The project aims at providing new knowledge to improve plant resistance to fungal disease moving towards a sustainable agriculture. Botrytis cinerea, the causal agent of grey mold disease, is a broad-spectrum fungal necrotroph that causes serious pre- and post-harvest rot in more than 200 species worldwide. Pectin integrity alteration, pectin methylesterification status, pectin methylesterase (PME) activity and PME-derived damage-associated molecular pattern (DAMPs) such as oligogalacturonides (OGs) and methanol (MeOH) can impact on plant disease resistance. Currently the knowledge on molecular mechanisms underlying PME-mediated immunity is limited. A reverse genetic approach combined with biochemical studies and plant molecular biology will be utilized in Arabidopsis to identify the functional roles of pathogen-responsive PME isoforms induced in response to Botrytis cinerea. Efforts will be devoted to the identification of molecular factors triggering PME expression during infection. Dynamics of CW changes and the subcellular localization of PMEs and PME products will be achieved through advanced confocal microscopy. The release of OGs and MeOH will be investigated through Mass Spectrometry platform. The identification of new genetic determinants underlying pectin integrity maintenance will be useful for obtaining plants with improved resistance to pathogens.
The project aims at providing new knowledge and technological solutions to plant infections caused by fungal pathogens responsible for the most devastating crop diseases. The multidisciplinary work plan will provide advanced knowledge on plant-pathogen interaction. This project will provide novel knowledge on CW biochemical traits useful to increase the long-term plant resistance to fungal pathogens, avoiding the appearance of resistance phenomena and without negative effects in the ecosystem. The project will provide new insight into the regulation of PME activity and to unveil the dynamic of the release of PME-related DAMPs during plant-pathogen interaction.
Botrytis cinerea, the cause of grey mold disease, is considered the second most important fungal plant pathogen at global level (1). This filamentous fungus infects more than 200 plant species in a variety of organs including fruits, flowers, and leaves and 20 % of crop loss worldwide is attributed to this pathogen (UIPP, Annual Report 2012). The large host range, high reproduction rate, broad infections conditions and potential for dissemination make Botrytis spp difficult to control. Application of fungicides is the most commonly used method to control fungal diseases, although it is expensive and not always effective and the risk of fungicide pollution limits their use. Moreover, fungicide resistance is an increasingly problematic issue, with significant proportions of the fungal population being resistant to fungicides. Fungicides specifically targeted against Botrytis (`botryticides¿) cost 540 million of euro, representing 10% of the world fungicide market (1).

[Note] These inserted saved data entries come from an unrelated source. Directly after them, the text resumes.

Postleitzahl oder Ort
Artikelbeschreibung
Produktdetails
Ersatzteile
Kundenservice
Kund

Development of resistant cultivars represents a major environmentally friendly solution for both breeders and plant pathologists. The project will provide novel knowledge on biochemical traits and genetic sources to increase the long-term plant resistance to fungal pathogens. Cell wall-based approach to plant disease control in fact, makes possible to avoid the appearance of resistance phenomena in the pathogen populations, without negative effect in the ecosystem. In addition, the pectin methylesterification traits and their underlying genes identified in the project in the Arabidopsis thaliana model plant will represent an excellent tool to identify homologues genes in crop varieties to produce a durable resistance to B. cinerea, either by traditional breeding or by genetic engineering.

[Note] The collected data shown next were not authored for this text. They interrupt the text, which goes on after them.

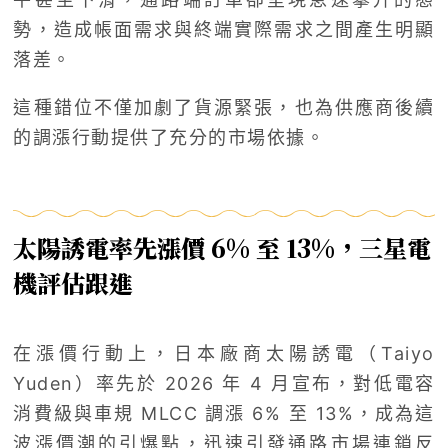
勢，造成帳面需求與終端實際需求之間產生明顯
落差。
這種錯位不僅加劇了貨源緊張，也為供應商後續
的調漲行動提供了充分的市場依據。
太陽誘電率先漲價 6% 至 13%，三星電
機評估跟進
在漲價行動上，日本廠商太陽誘電（Taiyo
Yuden）率先於 2026 年 4 月宣布，對低電容
消費級與車規 MLCC 調漲 6% 至 13%，成為這
波漲價潮的引爆點，迅速引發通路市場連鎖反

The results foreseen in this proposal will have an impact well beyond the species and pathogen here studied: most likely, analogous molecular mechanisms control PME activity during infection with other necrotrophic pathogens and in other crop species. The availability of new resistant genotypes can reduce the need of fungicides and minimize their impact on the environment, ensuring a high standard of plant yield and food quality resulting in a long-term benefit for citizens, economy and society. Taken together all the research activity of the project addresses in a most considerable way to "food security, sustainable agriculture and bio-economy" goals of the tackling social challenge targets. Finally efforts that will be made to provide new experimental tools to analyze, at molecular level, the plant-pathogen interactions.